How to export full-text files with SQL? - postgresql

There are an easy way to import/export full-text fields as files?
that solve the problem of "load as multiple lines". Trying with SQL's COPY I can only to transform full-file into full-table, not into a single text field, because each line from COPY is a raw.
that solve the save-back problem, to save the full XML file in the filesystem, without changes in bynary representation (preserving SHA1), and without other exernal procedures (as Unix sed use).
The main problem is on export, so this is the title of this page.
PS: the "proof of same file" in the the round trip — import, export back and compare with original — can be obtained by sha1sum demonstration; see examples below. So, a natural demand is also to check same SHA1 by SQL, avoiding to export on simple check tasks.
All examples
Import a full text into a full-table (is not what I need), and test that can export as the same text. PS: I need to import one file into one field and one row.
Transform full table into one file (is not what I need) and test that can export as same text.PS: I need one row (of one field) into one file.
Calculate the hash by SQL, the SHA1 of the field. Must be the same when compare ... Else it is not a solution for me.

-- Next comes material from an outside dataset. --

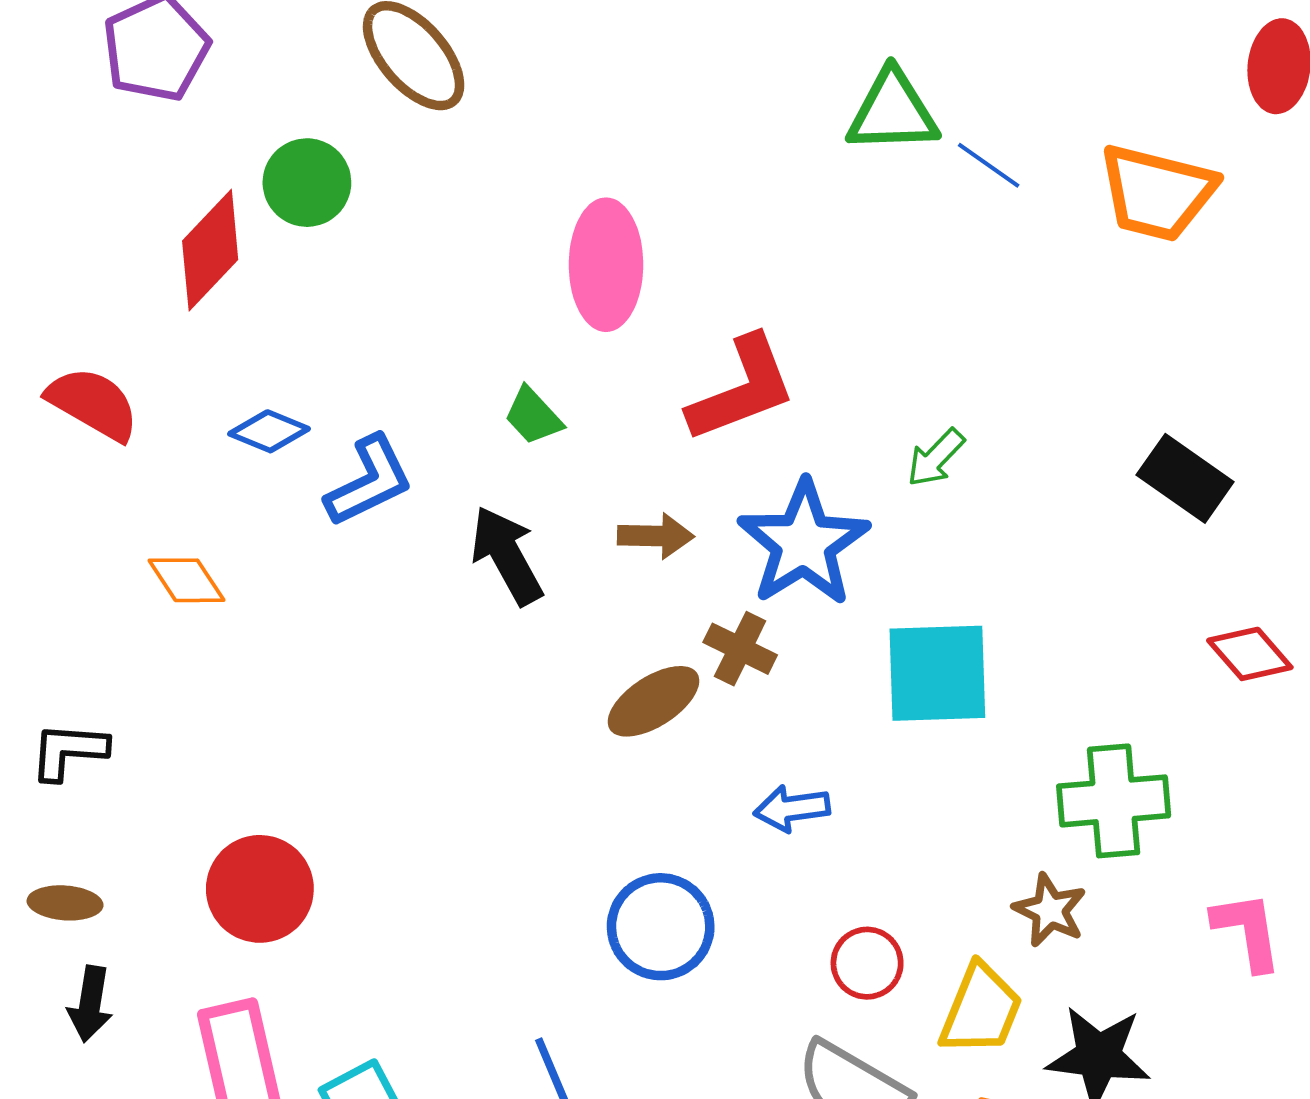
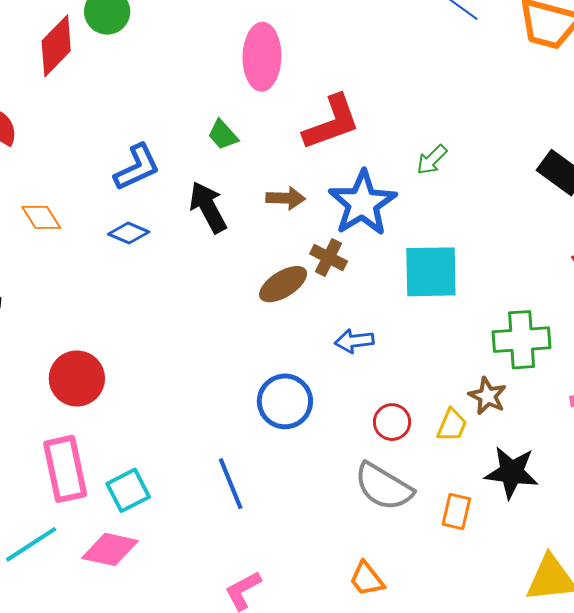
blue diamond: (269, 431) -> (129, 233), moved
yellow trapezoid: (981, 1010) -> (452, 425), moved, size x0.7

The folowing examples show each problem and a non-elegant workaround.
1. Import
CREATE TABLE ttmp (x text);
COPY ttmp FROM '/tmp/test.xml' ( FORMAT text ); -- breaking lines lines
COPY (SELECT x FROM ttmp) TO '/tmp/test_back.xml' (format TEXT);
Checking that original and "back" have exactly the same content:
sha1sum /tmp/test*.*
570b13fb01d38e04ebf7ac1f73dfad0e1d02b027 /tmp/test_back.xml
570b13fb01d38e04ebf7ac1f73dfad0e1d02b027 /tmp/test.xml
PS: seems perfect, but the problem here is the use of many rows. A real import-solution can import a file into a one-row (and one field). A real export-solution is a SQL function that produce test_back.xml from a single row (of a single field).

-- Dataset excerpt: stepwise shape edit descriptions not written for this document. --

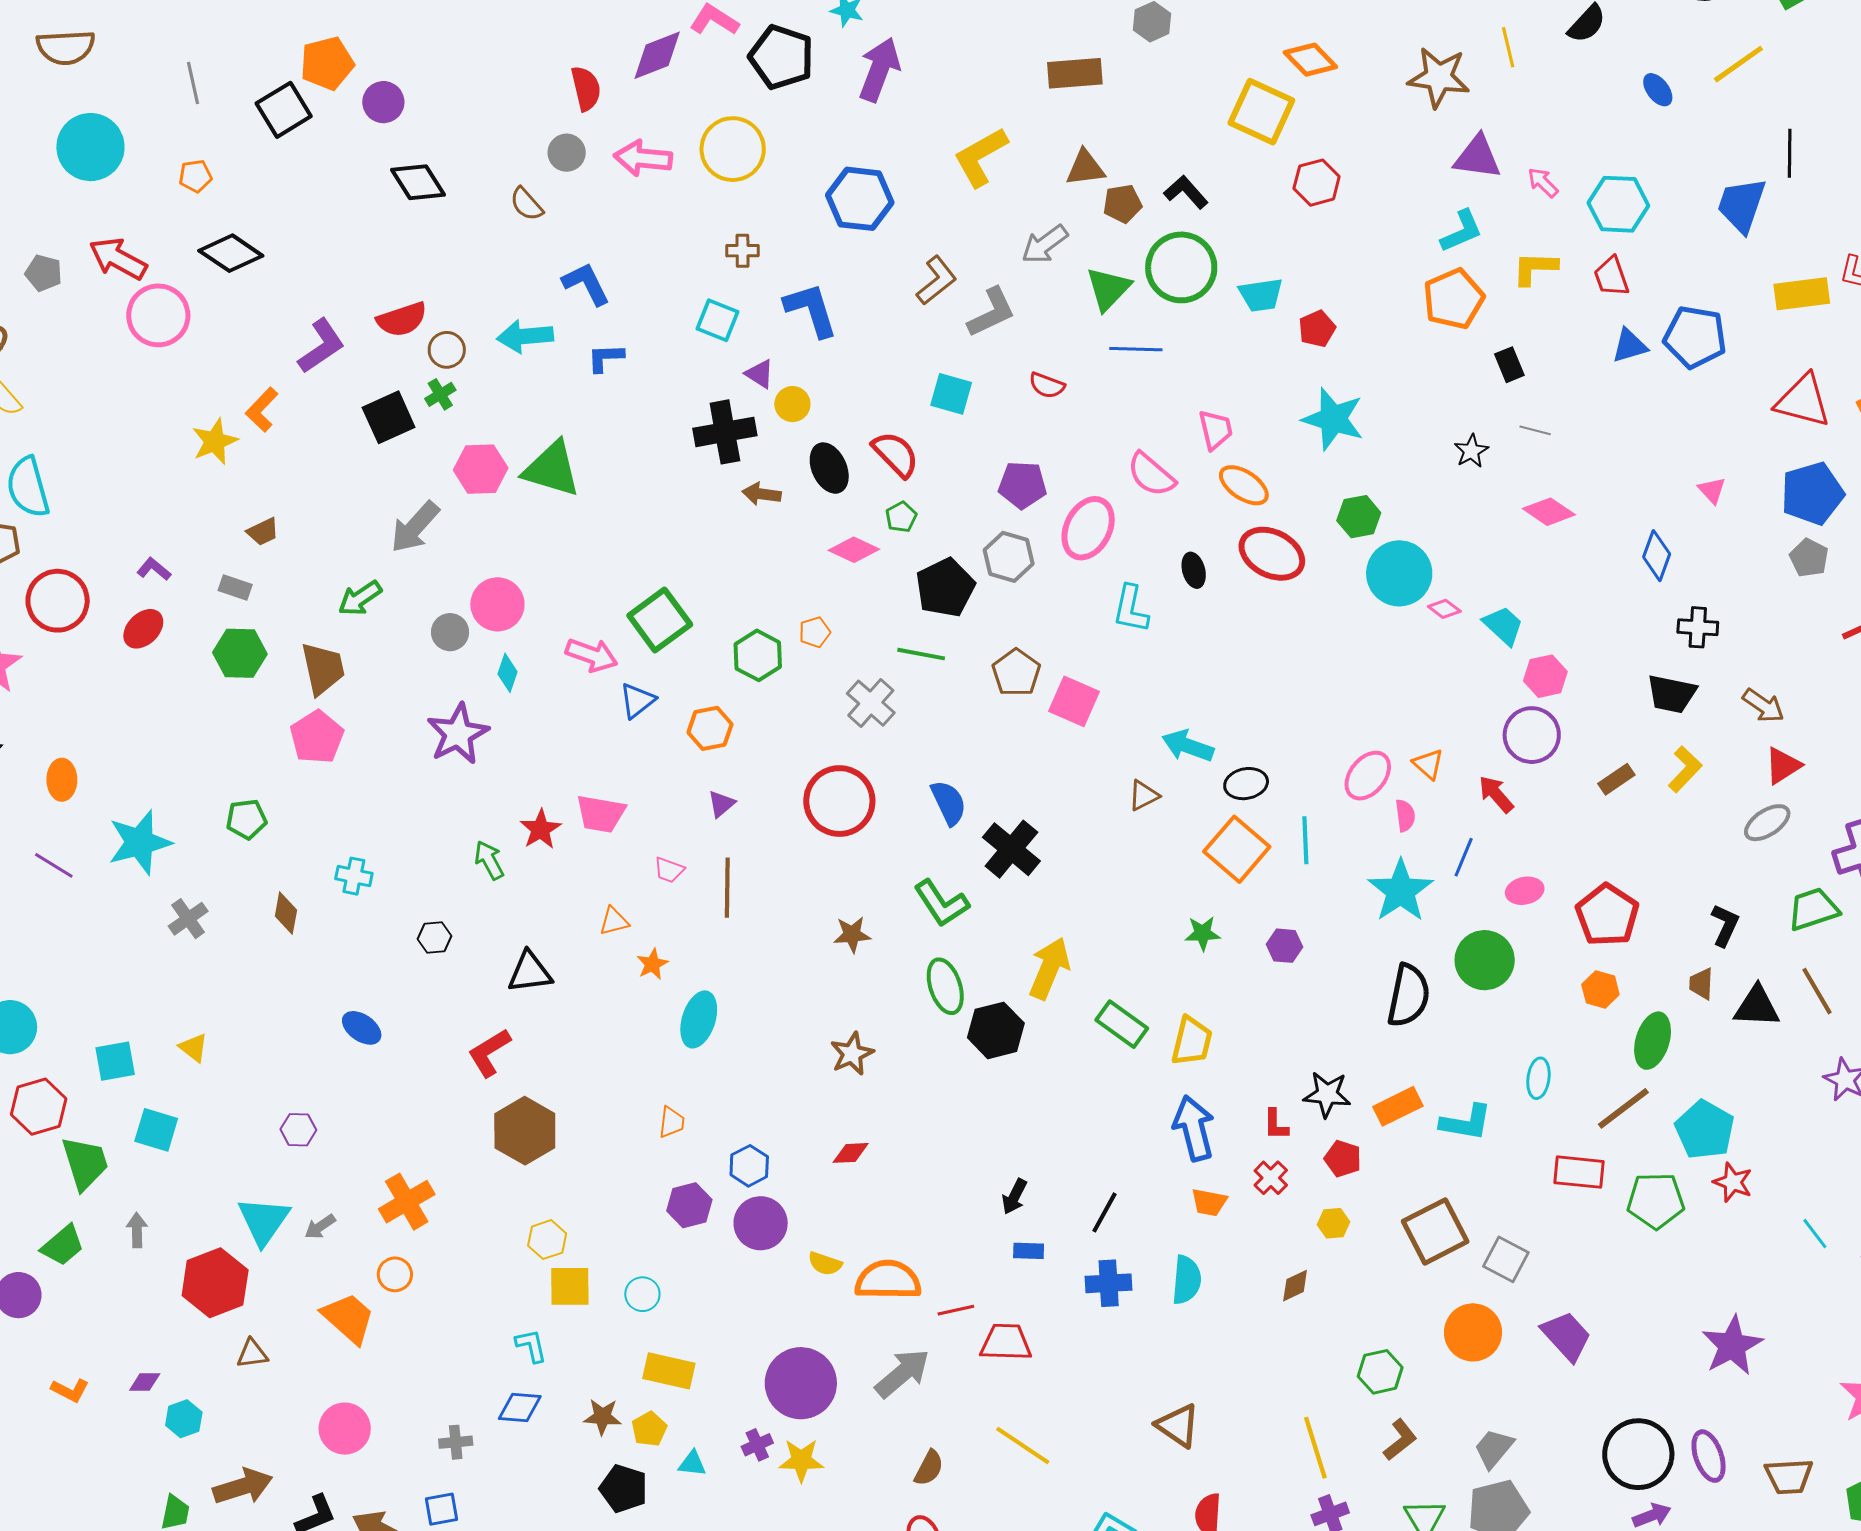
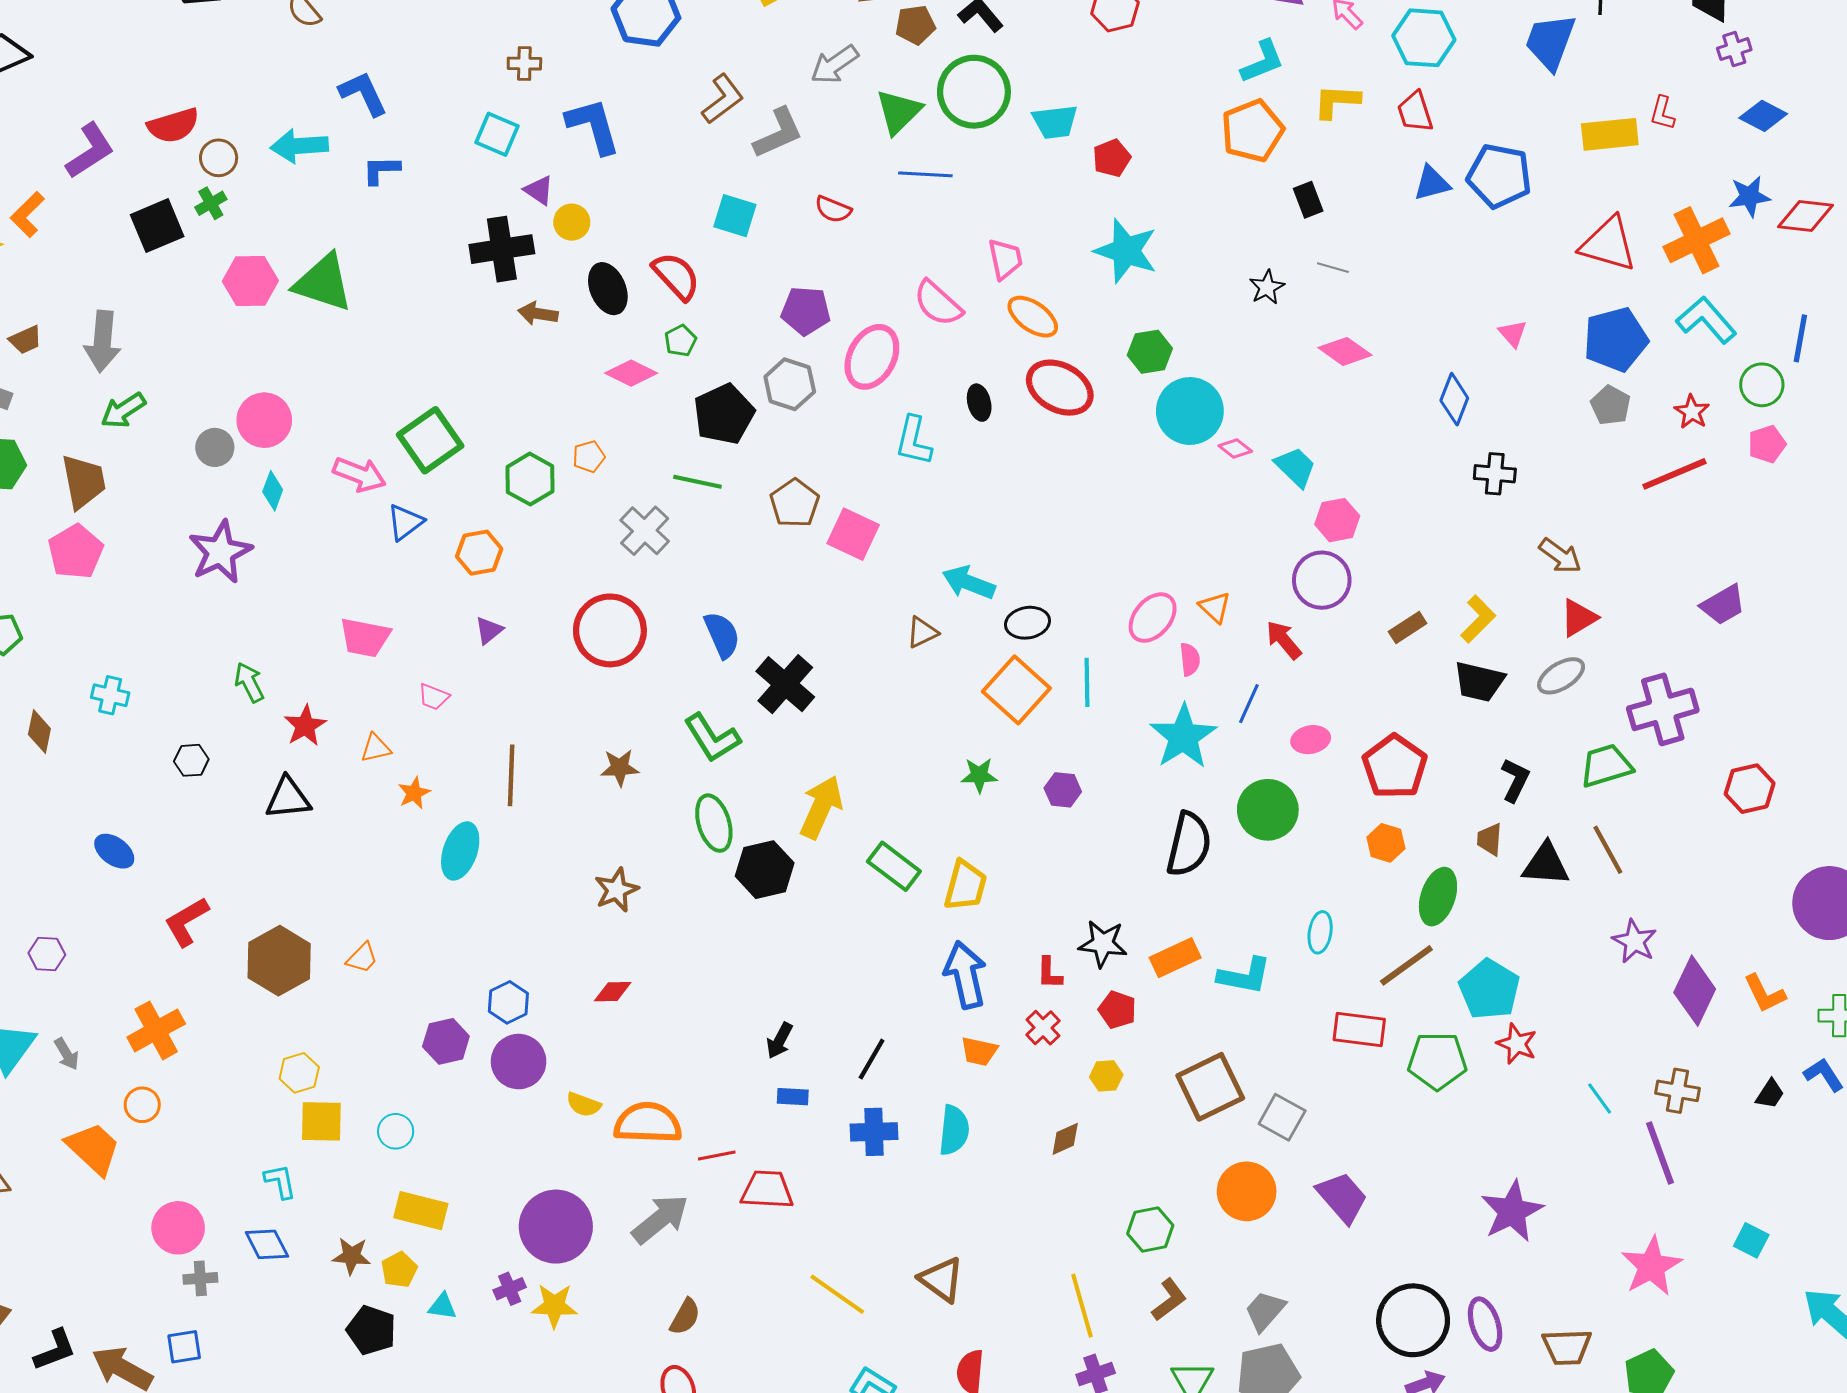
gray arrow: (415, 527) -> (102, 341), moved, turned -38
black trapezoid: (1672, 694) -> (1479, 682), moved
red star: (541, 829) -> (305, 726), moved
brown line: (727, 888) -> (511, 775), moved
red L-shape: (489, 1053) -> (186, 922), moved
orange trapezoid: (672, 1122) -> (362, 958), moved, turned 36
gray arrow: (320, 1227) -> (67, 1054), turned -88
blue diamond: (520, 1407) -> (267, 1244), turned 57
pink circle: (345, 1429) -> (178, 1228), moved
yellow line: (1023, 1446) -> (837, 1294), moved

2. Transform full table into one file
Use it to store XML:
CREATE TABLE xtmp (x xml);
INSERT INTO xtmp (x)
SELECT array_to_string(array_agg(x),E'\n')::xml FROM ttmp
;
COPY (select x::text from xtmp) TO '/tmp/test_back2-bad.xml' ( FORMAT text );
... But not works as we can check by sha1sum /tmp/test*.xml, not produce the same result for test_back2-bad.xml.

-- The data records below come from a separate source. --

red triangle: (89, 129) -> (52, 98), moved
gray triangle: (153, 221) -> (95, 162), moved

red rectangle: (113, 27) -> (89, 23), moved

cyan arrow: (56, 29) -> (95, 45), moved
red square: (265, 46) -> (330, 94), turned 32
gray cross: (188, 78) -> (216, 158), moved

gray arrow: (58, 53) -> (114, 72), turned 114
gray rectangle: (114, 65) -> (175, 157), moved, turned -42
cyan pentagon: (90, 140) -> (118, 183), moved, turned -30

So do also a translation from \n to chr(10), using an external tool (perl, sed or any other) perl -p -e 's/\\n/\n/g' /tmp/test_back2-bad.xml > /tmp/test_back2-good.xml
Ok, now test_back2-good.xml have the same hash ("570b13fb..." in my example) tham original.
Use of Perl is a workaround, how to do without it?
3. The SHA1 of the field
SELECT encode(digest(x::text::bytea, 'sha1'), 'hex') FROM xtmp;
Not solved, is not the same hash tham original (the "570b13fb..." in my example)... Perhaps the ::text enforced internal representation with \n symbols, so a solution will be direct cast to bytea, but it is an invalid cast. The other workaround also not is a solution,
SELECT encode(digest( replace(x::text,'\n',E'\n')::bytea, 'sha1' ), 'hex')
FROM xtmp
... I try CREATE TABLE btmp (x bytea) and COPY btmp FROM '/tmp/test.xml' ( FORMAT binary ), but error ("unknown COPY file signature").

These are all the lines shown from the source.